Your instructions: In the data that follows, find each line containing "Wojciech" and copy it.

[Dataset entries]

+--

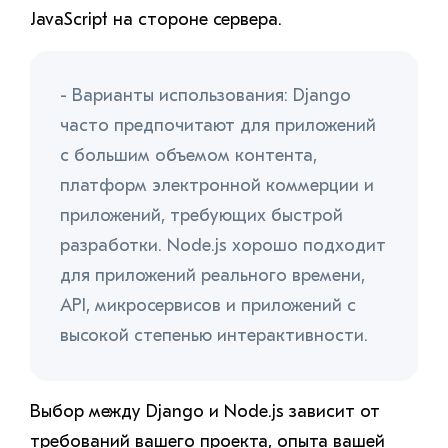
JavaScript на стороне сервера.
- Варианты использования: Django
часто предпочитают для приложений
с большим объемом контента,
платформ электронной коммерции и
приложений, требующих быстрой
разработки. Node.js хорошо подходит
для приложений реального времени,
API, микросервисов и приложений с
высокой степенью интерактивности.
Выбор между Django и Node.js зависит от
требований вашего проекта, опыта вашей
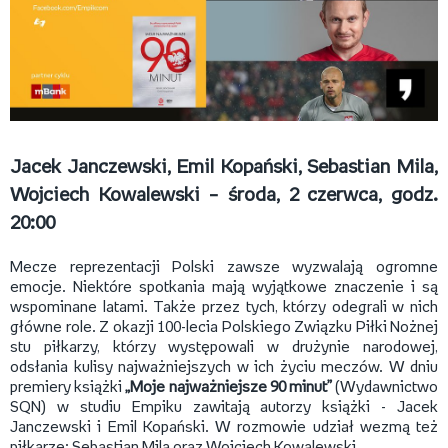
Jacek Janczewski, Emil Kopański, Sebastian Mila,
Wojciech Kowalewski – środa, 2 czerwca, godz.
20:00
Mecze reprezentacji Polski zawsze wyzwalają ogromne
emocje. Niektóre spotkania mają wyjątkowe znaczenie i są
wspominane latami. Także przez tych, którzy odegrali w nich
główne role. Z okazji 100-lecia Polskiego Związku Piłki Nożnej
stu piłkarzy, którzy występowali w drużynie narodowej,
odsłania kulisy najważniejszych w ich życiu meczów. W dniu
premiery książki
„Moje najważniejsze 90 minut”
(Wydawnictwo
SQN) w studiu Empiku zawitają autorzy książki - Jacek
Janczewski i Emil Kopański. W rozmowie udział wezmą też
piłkarze: Sebastian Mila oraz Wojciech Kowalewski.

+--

Your response:
Wojciech Kowalewski – środa, 2 czerwca, godz.
piłkarze: Sebastian Mila oraz Wojciech Kowalewski.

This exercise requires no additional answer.